» **Exercise brief**
Scan the data below. Pull out each line where "total" occurs.

» **Information given**
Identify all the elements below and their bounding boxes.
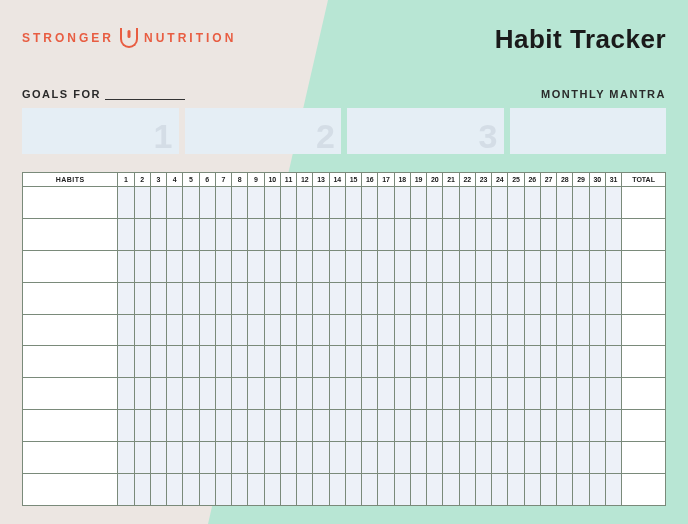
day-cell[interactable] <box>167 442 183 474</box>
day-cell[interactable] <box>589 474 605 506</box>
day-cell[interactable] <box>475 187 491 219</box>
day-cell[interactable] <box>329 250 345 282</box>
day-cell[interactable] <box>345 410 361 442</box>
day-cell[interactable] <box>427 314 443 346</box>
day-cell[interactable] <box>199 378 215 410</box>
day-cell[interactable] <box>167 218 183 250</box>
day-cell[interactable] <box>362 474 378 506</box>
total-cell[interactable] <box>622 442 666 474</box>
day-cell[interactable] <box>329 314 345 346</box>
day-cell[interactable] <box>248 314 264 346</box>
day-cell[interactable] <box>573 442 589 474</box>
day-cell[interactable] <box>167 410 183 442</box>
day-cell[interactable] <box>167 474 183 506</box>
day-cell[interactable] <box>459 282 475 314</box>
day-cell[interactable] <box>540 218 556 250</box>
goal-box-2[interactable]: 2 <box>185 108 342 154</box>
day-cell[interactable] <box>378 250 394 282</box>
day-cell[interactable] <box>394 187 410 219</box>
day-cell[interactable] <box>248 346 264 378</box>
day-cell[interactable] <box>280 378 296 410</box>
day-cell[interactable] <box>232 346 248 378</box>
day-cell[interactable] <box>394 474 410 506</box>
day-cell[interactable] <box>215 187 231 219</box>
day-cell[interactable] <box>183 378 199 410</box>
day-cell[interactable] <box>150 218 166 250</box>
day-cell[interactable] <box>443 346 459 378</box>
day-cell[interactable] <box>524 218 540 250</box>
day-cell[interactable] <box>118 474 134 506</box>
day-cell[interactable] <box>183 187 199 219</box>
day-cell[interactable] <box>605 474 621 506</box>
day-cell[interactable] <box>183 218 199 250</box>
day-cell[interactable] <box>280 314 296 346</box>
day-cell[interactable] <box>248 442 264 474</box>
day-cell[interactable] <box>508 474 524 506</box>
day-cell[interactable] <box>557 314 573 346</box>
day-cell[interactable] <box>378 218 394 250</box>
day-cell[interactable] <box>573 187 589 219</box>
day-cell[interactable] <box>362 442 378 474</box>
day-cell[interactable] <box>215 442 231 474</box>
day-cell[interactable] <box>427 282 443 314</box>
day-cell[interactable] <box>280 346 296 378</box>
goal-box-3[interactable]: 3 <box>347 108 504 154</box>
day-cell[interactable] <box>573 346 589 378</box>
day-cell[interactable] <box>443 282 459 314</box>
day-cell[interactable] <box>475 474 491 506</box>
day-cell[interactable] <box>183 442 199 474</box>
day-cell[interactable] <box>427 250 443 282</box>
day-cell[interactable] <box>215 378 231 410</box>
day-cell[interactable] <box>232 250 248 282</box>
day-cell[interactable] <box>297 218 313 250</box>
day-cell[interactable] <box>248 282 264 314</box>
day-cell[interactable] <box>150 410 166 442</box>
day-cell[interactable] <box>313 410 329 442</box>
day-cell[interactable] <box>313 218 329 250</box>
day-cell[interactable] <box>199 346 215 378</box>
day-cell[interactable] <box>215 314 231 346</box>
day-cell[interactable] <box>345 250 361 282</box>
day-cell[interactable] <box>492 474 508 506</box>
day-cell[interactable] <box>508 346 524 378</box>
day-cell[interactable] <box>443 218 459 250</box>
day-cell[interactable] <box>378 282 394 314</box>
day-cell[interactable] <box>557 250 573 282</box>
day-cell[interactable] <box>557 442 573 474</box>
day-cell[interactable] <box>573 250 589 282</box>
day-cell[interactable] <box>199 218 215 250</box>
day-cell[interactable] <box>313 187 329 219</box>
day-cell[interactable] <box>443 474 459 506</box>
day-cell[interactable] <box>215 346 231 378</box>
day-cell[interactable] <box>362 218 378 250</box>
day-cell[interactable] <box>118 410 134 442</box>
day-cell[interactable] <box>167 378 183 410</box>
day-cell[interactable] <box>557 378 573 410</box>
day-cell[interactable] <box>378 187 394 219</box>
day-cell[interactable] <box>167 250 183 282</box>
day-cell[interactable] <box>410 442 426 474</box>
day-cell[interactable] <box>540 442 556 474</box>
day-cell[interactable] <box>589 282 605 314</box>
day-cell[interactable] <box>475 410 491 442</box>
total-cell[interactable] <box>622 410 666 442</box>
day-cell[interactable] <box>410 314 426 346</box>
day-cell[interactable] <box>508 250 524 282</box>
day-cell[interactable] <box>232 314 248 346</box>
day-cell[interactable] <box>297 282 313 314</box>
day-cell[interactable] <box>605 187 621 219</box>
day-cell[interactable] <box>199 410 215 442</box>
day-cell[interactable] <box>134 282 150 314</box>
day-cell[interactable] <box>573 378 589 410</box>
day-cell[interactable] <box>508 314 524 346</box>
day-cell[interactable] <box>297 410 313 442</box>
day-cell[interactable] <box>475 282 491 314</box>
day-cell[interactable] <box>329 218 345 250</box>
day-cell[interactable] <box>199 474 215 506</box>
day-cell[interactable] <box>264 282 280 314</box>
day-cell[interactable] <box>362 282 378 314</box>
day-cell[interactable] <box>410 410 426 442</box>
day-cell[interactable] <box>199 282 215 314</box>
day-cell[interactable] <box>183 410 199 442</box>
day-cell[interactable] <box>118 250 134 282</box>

» **Result below**
total-cell[interactable] <box>622 442 666 474</box>
total-cell[interactable] <box>622 410 666 442</box>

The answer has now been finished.